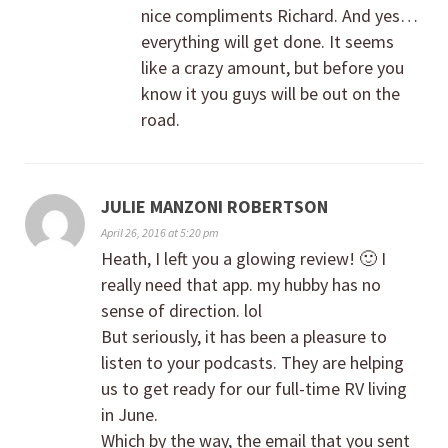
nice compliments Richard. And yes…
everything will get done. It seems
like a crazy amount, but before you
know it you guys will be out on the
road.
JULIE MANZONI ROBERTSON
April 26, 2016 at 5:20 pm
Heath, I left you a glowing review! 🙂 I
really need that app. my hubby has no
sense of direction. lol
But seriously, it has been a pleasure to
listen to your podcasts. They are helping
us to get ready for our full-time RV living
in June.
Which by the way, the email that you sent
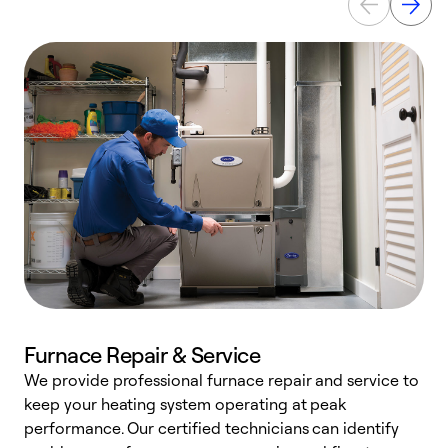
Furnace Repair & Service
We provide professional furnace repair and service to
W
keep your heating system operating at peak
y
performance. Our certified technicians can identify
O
====
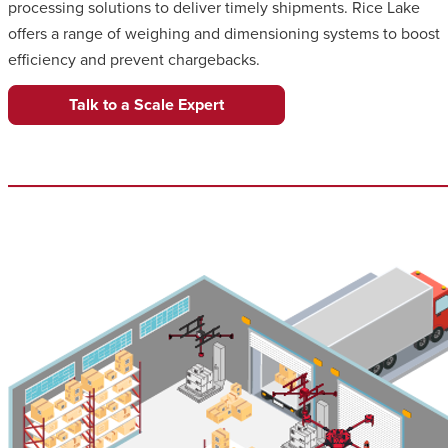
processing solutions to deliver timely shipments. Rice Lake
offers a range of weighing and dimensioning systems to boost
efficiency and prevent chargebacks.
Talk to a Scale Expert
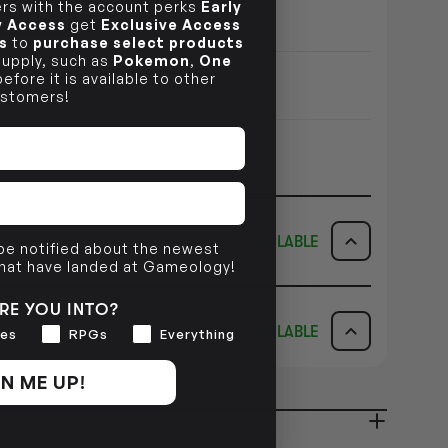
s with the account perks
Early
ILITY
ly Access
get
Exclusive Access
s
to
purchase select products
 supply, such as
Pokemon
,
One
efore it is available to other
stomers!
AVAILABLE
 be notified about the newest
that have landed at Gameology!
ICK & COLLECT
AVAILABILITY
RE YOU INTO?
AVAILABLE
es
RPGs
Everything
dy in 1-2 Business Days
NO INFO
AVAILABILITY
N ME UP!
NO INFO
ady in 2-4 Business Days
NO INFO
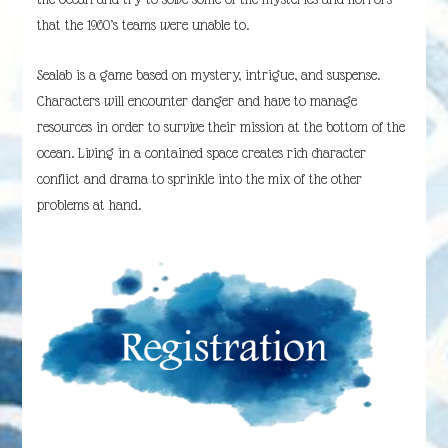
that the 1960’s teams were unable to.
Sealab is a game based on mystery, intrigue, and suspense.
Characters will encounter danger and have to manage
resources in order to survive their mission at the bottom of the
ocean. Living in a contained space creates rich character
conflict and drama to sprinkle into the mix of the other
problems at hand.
====
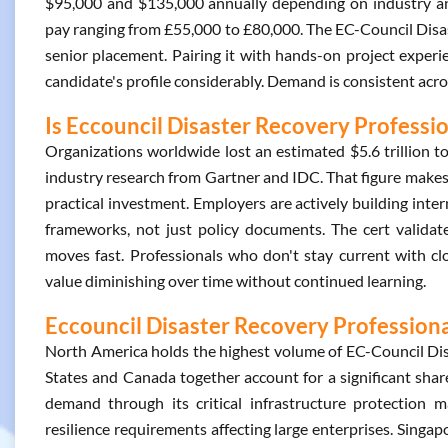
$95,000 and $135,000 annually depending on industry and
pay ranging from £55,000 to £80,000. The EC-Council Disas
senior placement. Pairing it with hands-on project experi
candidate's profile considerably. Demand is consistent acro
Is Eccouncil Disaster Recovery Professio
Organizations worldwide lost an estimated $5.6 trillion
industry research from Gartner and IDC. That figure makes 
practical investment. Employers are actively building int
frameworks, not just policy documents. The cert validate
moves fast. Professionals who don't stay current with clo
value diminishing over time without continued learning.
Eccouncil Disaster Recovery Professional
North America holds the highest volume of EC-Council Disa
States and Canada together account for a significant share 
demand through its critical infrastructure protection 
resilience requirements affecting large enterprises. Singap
====
What you have to do: Extract the part of the records that opens with the line containing "ady in 2-4 Business Days" and closes with the line containing "problems at hand.". Take only those lines, exactly, and no pictures.

Exercise result:
ady in 2-4 Business Days
NO INFO
that the 1960’s teams were unable to.
Sealab is a game based on mystery, intrigue, and suspense.
Characters will encounter danger and have to manage
resources in order to survive their mission at the bottom of the
ocean. Living in a contained space creates rich character
conflict and drama to sprinkle into the mix of the other
problems at hand.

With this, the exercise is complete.